Viskyar (Вискяр) is a mountain range in western Bulgaria with an altitude of 1,136 meters above sea level. It is part of the Srednogorie mountain system that from west to east includes the mountain ranges of Greben, Zavalska Planina, Viskyar, Lyulin, Vitosha, Plana and Sredna Gora. Viskyar Ridge on Greenwich Island in the South Shetland Islands, Antarctica is named after it.

== Geography ==
The mountain range is situated between the Burel Valley to the north, the Sofia Valley to the northeast, and the Breznik Valley to the south. To the southwest the Yaroslavska Saddle (964 m) links it with Zavalska Planina and to the southest the Raduy Saddle (830 m) links it with Lyulin. Its length in northwest–southeast direction is about 15 km; the width is 5–6 km at most. Viskyar is a low mountain range with a flat main ridge and short indented slopes. The highest summit is Chekanska Buka (1,136 m), situated in its northwesternmost part. Viskyar is built up of andesites, sandstones, tuffs and tuffites.

The main watershed divide of the Balkan Peninsula, separating the Black Sea drainage basin to the north and the Aegean Sea one to the south, runs along the mountain range. It is the source of the Gaberska reka, a left tributary of the Nišava, the Slivnishka reka of the Iskar drainage, and several small tributaries of the Konska reka of the Struma river basin. Most of Viskyar is covered with pastures and meadows; there are small deciduous forests of oak and beech on the northeastern slopes.

== Settlements and transport ==
There are one town and 30 villages in the mountain range and along its foothills. In Sofia Province are the villages of Bratushkovo, Barlozhnitsa, Gorno Selo, Gurgulyat, Galabovtsi, Delyan, Dragotintsi, Dreatin, Zlatusha, Nachevo, Pishtane, Povalirazh, Radulovtsi, Rakita, Hrabarsko, Tsatsarovtsi, Chekanets and Yalbotina. In Pernik Province are located the town of Breznik and the villages of Arzan, Babitsa, Brusnik, Viskear, Goz, Gorni Romantsi, Dolni Romantsi, Zavala, Krasava, Ozarnovtsi, Radui, Rasnik and Yaroslavtsi.

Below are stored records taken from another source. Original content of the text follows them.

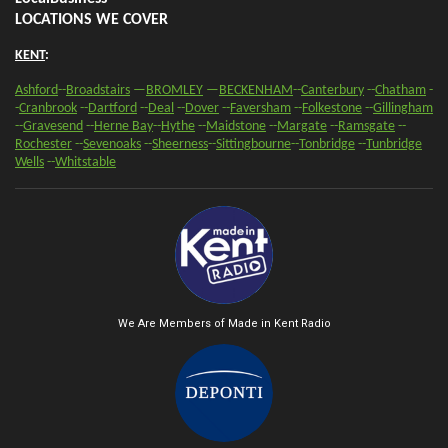
LOCATIONS WE COVER
KENT
:
Ashford
--
Broadstairs
—
BROMLEY
—
BECKENHAM
--
Canterbury
--
Chatham
-
-
Cranbrook
--
Dartford
--
Deal
--
Dover
--
Faversham
--
Folkestone
--
Gillingham
--
Gravesend
--
Herne Bay
--
Hythe
--
Maidstone
--
Margate
--
Ramsgate
--
Rochester
--
Sevenoaks
-
-
Sheerness
-
-
Sittingbourne
--
Tonbridge
--
Tunbridge
Wells
--
Whitstable
We Are Members of Made in Kent Radio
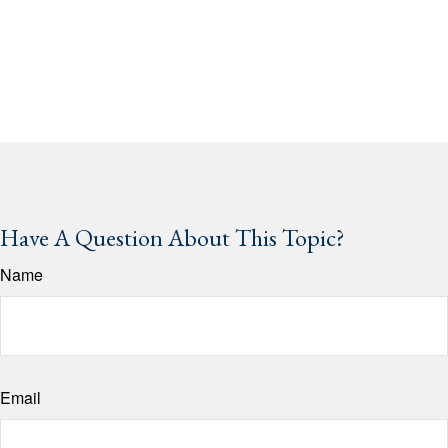
Have A Question About This Topic?
Name
Email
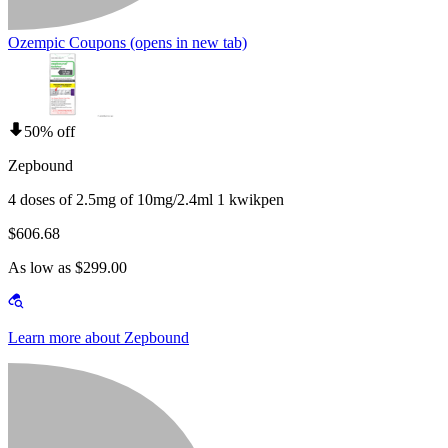
Ozempic Coupons
(opens in new tab)
50% off
Zepbound
4 doses of 2.5mg of 10mg/2.4ml 1 kwikpen
$606.68
As low as $299.00
Learn more about Zepbound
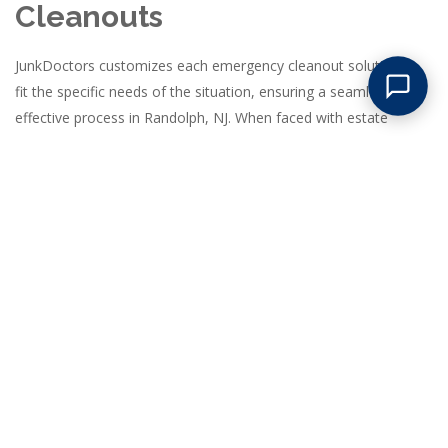
Cleanouts
JunkDoctors customizes each emergency cleanout solution to
fit the specific needs of the situation, ensuring a seamless and
effective process in Randolph, NJ. When faced with estate
cleanouts, our team begins with a comprehensive assessment
to identify valuable items that families might want to keep,
followed by a respectful and thorough removal of all unwanted
belongings. In cases of fire or flood damage, we prioritize safety
and swift action, carefully removing debris and damaged
materials to prevent further deterioration of the property. For
last-minute tenant move-outs, our experts quickly clear spaces,
allowing landlords to prepare for new occupants without delay.
Regardless of the scale, we deploy the necessary manpower
and equipment to handle large-scale removals, utilizing
streamlined processes that maximize efficiency. Our team
arrives fully prepared with all tools needed to manage complex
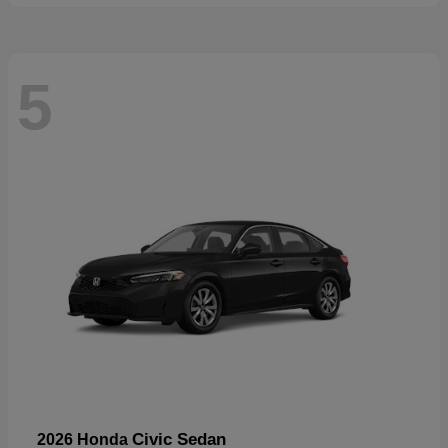
5
Civic Sedan
2026 Honda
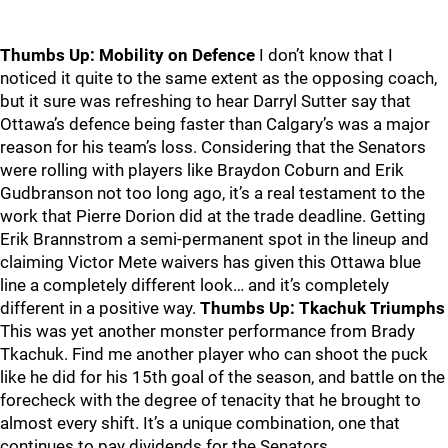
Thumbs Up: Mobility on Defence
I don’t know that I
noticed it quite to the same extent as the opposing coach,
but it sure was refreshing to hear Darryl Sutter say that
Ottawa’s defence being faster than Calgary’s was a major
reason for his team’s loss. Considering that the Senators
were rolling with players like Braydon Coburn and Erik
Gudbranson not too long ago, it’s a real testament to the
work that Pierre Dorion did at the trade deadline. Getting
Erik Brannstrom a semi-permanent spot in the lineup and
claiming Victor Mete waivers has given this Ottawa blue
line a completely different look… and it’s completely
different in a positive way.
Thumbs Up: Tkachuk Triumphs
This was yet another monster performance from Brady
Tkachuk. Find me another player who can shoot the puck
like he did for his 15th goal of the season, and battle on the
forecheck with the degree of tenacity that he brought to
almost every shift. It’s a unique combination, one that
continues to pay dividends for the Senators.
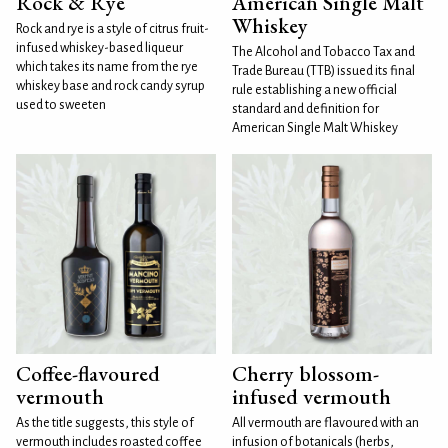
Rock & Rye
American Single Malt
Whiskey
Rock and rye is a style of citrus fruit-
infused whiskey-based liqueur
The Alcohol and Tobacco Tax and
which takes its name from the rye
Trade Bureau (TTB) issued its final
whiskey base and rock candy syrup
rule establishing a new official
used to sweeten
standard and definition for
American Single Malt Whiskey
Coffee-flavoured
Cherry blossom-
vermouth
infused vermouth
As the title suggests, this style of
All vermouth are flavoured with an
vermouth includes roasted coffee
infusion of botanicals (herbs,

The southern reaches of Viskyar are traversed by two roads of the national network, a 13.2 km section of the third class III-638 road Breznik–Zlatusha–Bozhurishte between Breznik and Zlatusha, as well as a 14 km stretch of the third class III-811 road Beledie Han–Slivnitsa–Breznik between Galabovtsi and Breznik. Railway line No. 5 Voluyak–Pernik–Kyustendil–Gyueshevo runs through the Raduy Pass between Viskyar and Lyulin.